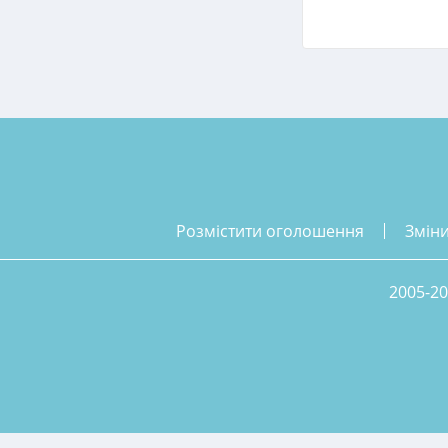
розмістити оголошення
змін
2005-20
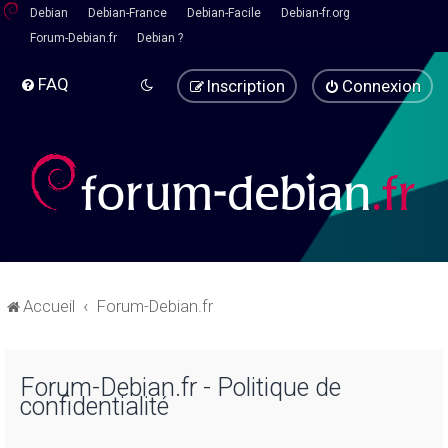
Debian
Debian-France
Debian-Facile
Debian-fr.org
Forum-Debian.fr
Debian ?
FAQ
Inscription
Connexion
Accueil
Forum-Debian.fr
Forum-Debian.fr - Politique de
confidentialité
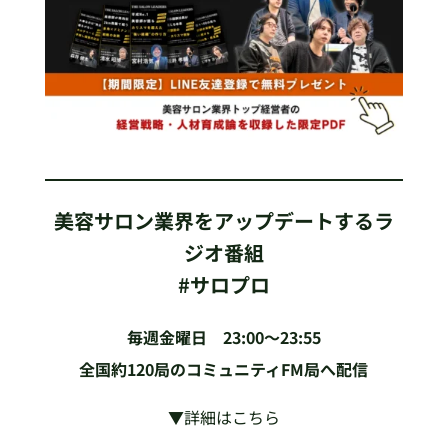
美容サロン業界をアップデートするラ
ジオ番組
#サロプロ
毎週金曜日 23:00〜23:55
全国約120局のコミュニティFM局へ配信
▼詳細はこちら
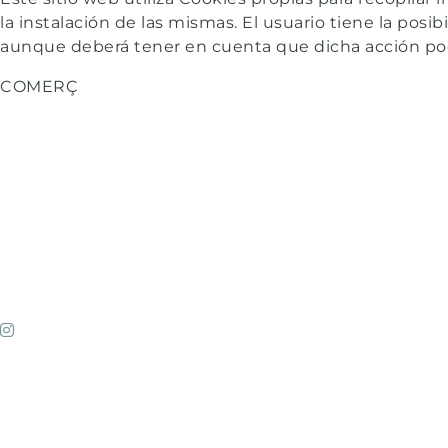
PELUQUERÍA
la instalación de las mismas. El usuario tiene la posi
LIBRERÍA DALMAU
SANDRA
aunque deberá tener en cuenta que dicha acción pod
PESCADERÍA
VER TODAS
COMERÇ
TERESA
VER TODAS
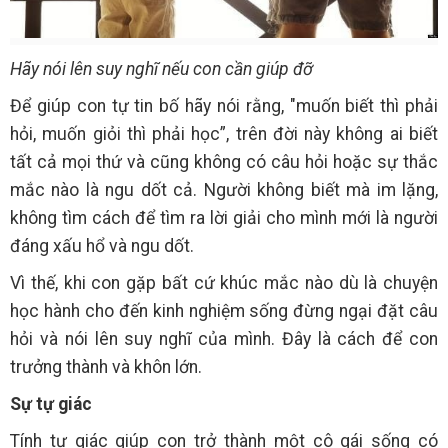
Hãy nói lên suy nghĩ nếu con cần giúp đỡ
Để giúp con tự tin bố hãy nói rằng, "muốn biết thì phải
hỏi, muốn giỏi thì phải học”, trên đời này không ai biết
tất cả mọi thứ và cũng không có câu hỏi hoặc sự thắc
mắc nào là ngu dốt cả. Người không biết mà im lặng,
không tìm cách để tìm ra lời giải cho mình mới là người
đáng xấu hổ và ngu dốt.
Vì thế, khi con gặp bất cứ khúc mắc nào dù là chuyện
học hành cho đến kinh nghiệm sống đừng ngại đặt câu
hỏi và nói lên suy nghĩ của mình. Đây là cách để con
trưởng thành và khôn lớn.
Sự tự giác
Tính tự giác giúp con trở thành một cô gái sống có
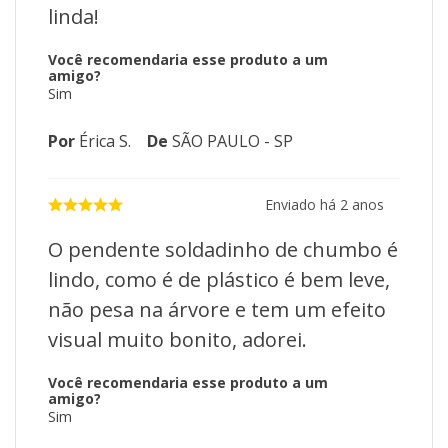
linda!
Você recomendaria esse produto a um
amigo?
Sim
Por
Érica S.
De
SÃO PAULO - SP
Enviado há
2 anos
O pendente soldadinho de chumbo é
lindo, como é de plástico é bem leve,
não pesa na árvore e tem um efeito
visual muito bonito, adorei.
Você recomendaria esse produto a um
amigo?
Sim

*Task requirements*
Filter the records above and copy every line that contains the word "nghĩ".

*Response*
Hãy nói lên suy nghĩ nếu con cần giúp đỡ
hỏi và nói lên suy nghĩ của mình. Đây là cách để con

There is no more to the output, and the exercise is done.